The NTSB issued several safety recommendations to PG&E, the CPUC, PHMSA, the U.S. Department of Transportation (DOT), and pipeline industry trade groups. The NTSB’s recommendations are not mandatory, but they carry substantial weight with regulators, Congress, and industry, and could influence pipeline safety regulatory policy, particularly with respect to regulatory exemptions for pipe constructed before 1970, integrity management implementation and oversight, and the PHMSA-state relationship.
Construction Defects And The Grandfather Clause
The NTSB found that a latent construction defect on Line 132 was a primary cause of the San Bruno incident, and that multiple opportunities to discover and remedy this defect were missed in the decades between construction and the incident. For example, because pipelines constructed before adoption of federal safety rules in 1970 and California’s state safety rules in 1961 are exempt (grandfathered) from post-construction hydrostatic pressure testing requirements to establish maximum allowable operating pressure (MAOP), Line 132 did not undergo a hydrotest that would likely have exposed a defective long seam weld. The Board further noted that the grandfather clause results in reduced safety margins because pipeline MAOP is the basis for important decision making driven by other pipeline regulations.
Finding no safety justification for the exemption, the NTSB recommended that PHMSA eliminate the grandfather clause from its regulations and require that all gas transmission pipelines constructed before 1970 be subjected to a hydrostatic pressure test that incorporates a spike test.(1)

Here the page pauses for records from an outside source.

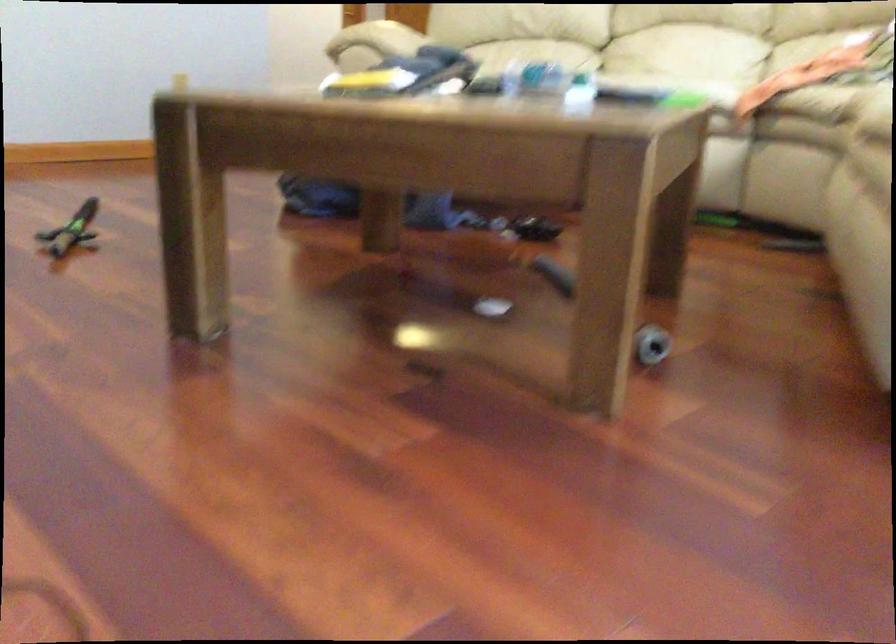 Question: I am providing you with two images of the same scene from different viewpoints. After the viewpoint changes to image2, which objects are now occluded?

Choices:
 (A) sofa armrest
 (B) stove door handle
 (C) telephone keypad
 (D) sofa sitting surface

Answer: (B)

Legislation proposed in the 112th Congress(2) and a PHMSA Advanced Notice of Proposed Rulemaking (ANPRM)(3) initiated this year both anticipated this NTSB recommendation. Proposed legislation would effectively eliminate the grandfather clause by requiring pipeline operators to verify MAOP on many gas transmission lines, and PHMSA’s ANPRM solicits public input on whether the grandfather clause should be explicitly removed.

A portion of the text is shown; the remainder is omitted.